To do: Whenever a line in the material below includes "this", copy that line.
----
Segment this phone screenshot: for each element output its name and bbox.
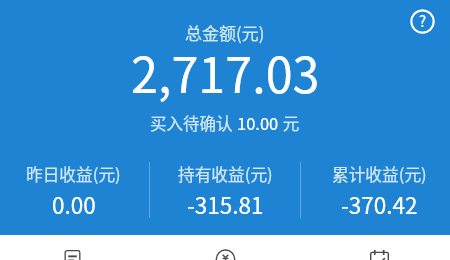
button[interactable]: 累计收益(元): [306, 162, 450, 224]
button[interactable]: Calendar: [308, 235, 450, 260]
button[interactable]: Funds: [145, 235, 306, 260]
button[interactable]: 昨日收益(元): [0, 162, 147, 224]
button[interactable]: Help: [410, 9, 435, 34]
staticText: 持有收益(元): [178, 162, 273, 186]
staticText: 0.00: [52, 188, 96, 221]
button[interactable]: 持有收益(元): [151, 162, 300, 224]
staticText: 累计收益(元): [332, 162, 427, 186]
button[interactable]: Transactions: [0, 235, 145, 260]
staticText: 2,717.03: [131, 37, 320, 107]
staticText: -315.81: [187, 188, 264, 221]
staticText: -370.42: [341, 188, 418, 221]
staticText: ?: [419, 10, 427, 32]
staticText: 10.00: [237, 111, 279, 135]
staticText: 元: [279, 111, 300, 135]
staticText: 买入待确认: [150, 111, 237, 135]
staticText: 总金额(元): [185, 20, 265, 45]
staticText: 昨日收益(元): [26, 162, 121, 186]
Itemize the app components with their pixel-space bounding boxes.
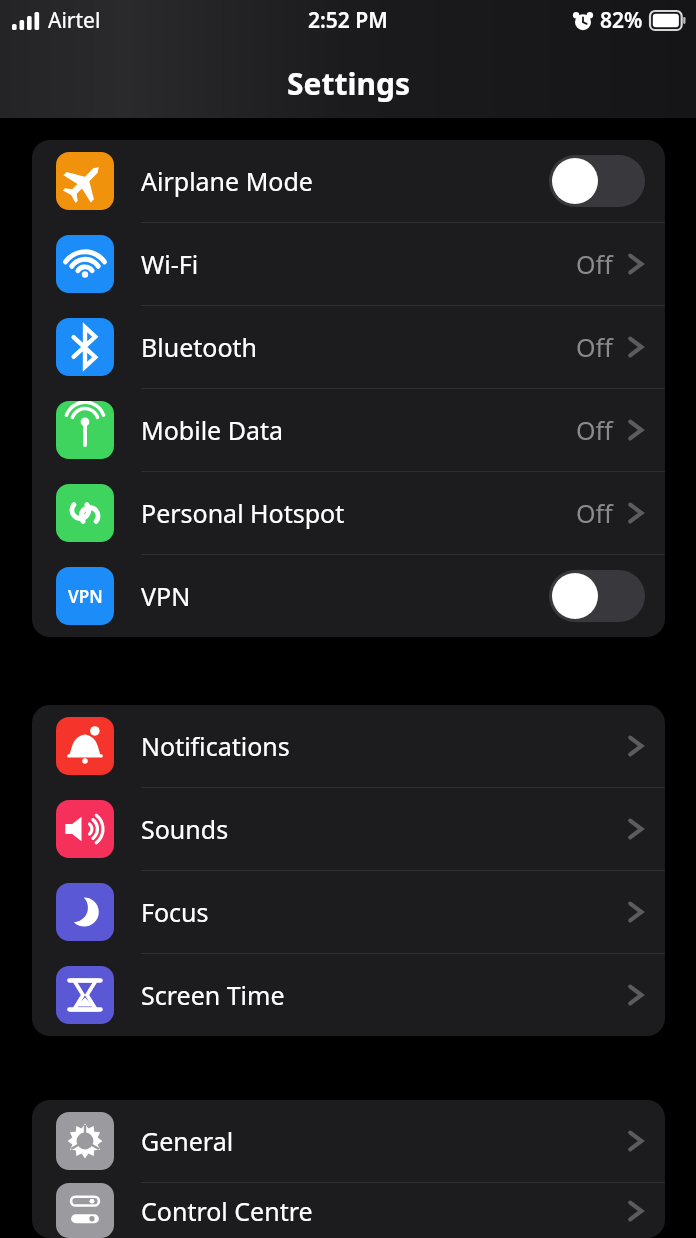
button[interactable]: VPN	[32, 555, 665, 637]
staticText: Notifications	[141, 729, 627, 763]
staticText: Personal Hotspot	[141, 496, 576, 530]
button[interactable]: Mobile Data	[32, 389, 665, 471]
staticText: Off	[576, 496, 613, 530]
button[interactable]: Focus	[32, 871, 665, 953]
staticText: Airtel	[48, 6, 101, 35]
staticText: General	[141, 1124, 627, 1158]
staticText: Screen Time	[141, 978, 627, 1012]
button[interactable]: Notifications	[32, 705, 665, 787]
staticText: Wi-Fi	[141, 247, 576, 281]
staticText: VPN	[141, 579, 549, 613]
staticText: Off	[576, 330, 613, 364]
staticText: Bluetooth	[141, 330, 576, 364]
button[interactable]: Bluetooth	[32, 306, 665, 388]
staticText: Settings	[287, 63, 410, 104]
button[interactable]: Airplane Mode	[32, 140, 665, 222]
button[interactable]: Wi-Fi	[32, 223, 665, 305]
staticText: Sounds	[141, 812, 627, 846]
staticText: Airplane Mode	[141, 164, 549, 198]
staticText: Off	[576, 413, 613, 447]
button[interactable]: Personal Hotspot	[32, 472, 665, 554]
staticText: 2:52 PM	[308, 6, 388, 35]
button[interactable]: Sounds	[32, 788, 665, 870]
staticText: Mobile Data	[141, 413, 576, 447]
staticText: Focus	[141, 895, 627, 929]
button[interactable]: Control Centre	[32, 1183, 665, 1238]
staticText: 82%	[600, 6, 643, 35]
button[interactable]: Screen Time	[32, 954, 665, 1036]
staticText: VPN	[68, 585, 103, 608]
button[interactable]: General	[32, 1100, 665, 1182]
staticText: Control Centre	[141, 1194, 627, 1228]
staticText: Off	[576, 247, 613, 281]
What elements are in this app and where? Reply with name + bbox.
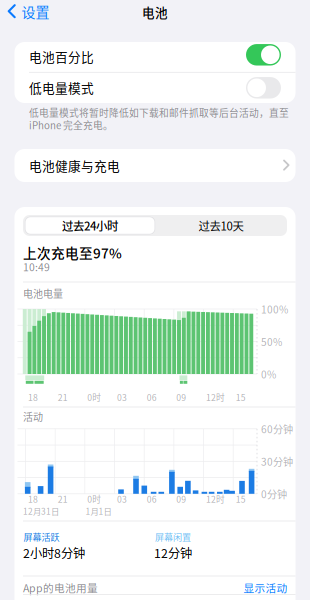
----
Exercise answer:
Segment this phone screenshot: for each element output its name and bbox.
What elements are in this app and where? Reply with name + bbox.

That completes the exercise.